In a 2005 interview with Phong Bui and Robert Storr for The Brooklyn Rail, Murray said of her formal decision making, “It’s about making, arranging the shapes and colors that jump or retreat in some context of harmony so that your eye can move across with some degree of fluidity. Of course, it’s an illusion, but that’s what paintings do.” The result is canvases and prints, often monumental in size, that express a bold, brash, macabre and goofy relationship with daily life.
In 1972 Murray’s work was included in The Whitney Museum of American Art’s annual exhibition “Contemporary American Painting at the Whitney Museum of American Art” and went on to participate in six Whitney Biennial exhibitions.

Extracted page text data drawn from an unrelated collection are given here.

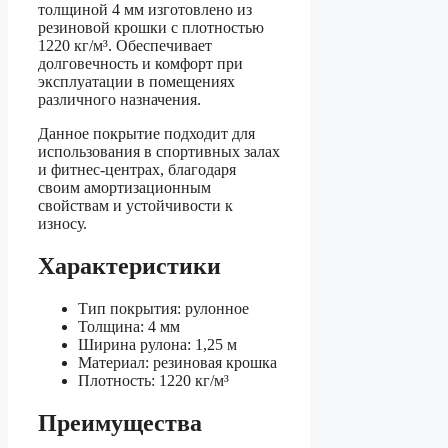
толщиной 4 мм изготовлено из
резиновой крошки с плотностью
1220 кг/м³. Обеспечивает
долговечность и комфорт при
эксплуатации в помещениях
различного назначения.
Данное покрытие подходит для
использования в спортивных залах
и фитнес-центрах, благодаря
своим амортизационным
свойствам и устойчивости к
износу.
Характеристики
Тип покрытия: рулонное
Толщина: 4 мм
Ширина рулона: 1,25 м
Материал: резиновая крошка
Плотность: 1220 кг/м³
Преимущества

She had expansive exhibitions at the Dallas Museum of Art, the San Francisco Museum of Modern Art and must recently at the University at Buffalo Art Galleries in Buffalo, NY. In 2005, after championing her work for years, Robert Storr organized a comprehensive exhibition of Murry’s work at the Museum of Modern Art, NY. She was at the time only the fifth woman in the history of the Department of Painting and Sculpture to receive such an honor.
Elizabeth received many awards including the Skowhegan Medal in Painting (1986), the MacArthur Foundation “genius” award (1999), the Larry Aldrich Prize in Contemporary Art (1993) and was since 1992, a member of the American Institute of Arts and Letters. She held teaching positions at Bard College (Annandale-on-Hudson, NY), the Art Institute of Chicago, Princeton University, and Yale University and her works have been collected extensively by major museums including The Museum of Modern Art, The Philadelphia Museum of Art, and the Whitney Museum of American Art, New York. The artist passed away in August 2007 and her estate is currently represented by Gladstone Gallery, NY and cared for by Jason Andrew/Artist Estate Studio.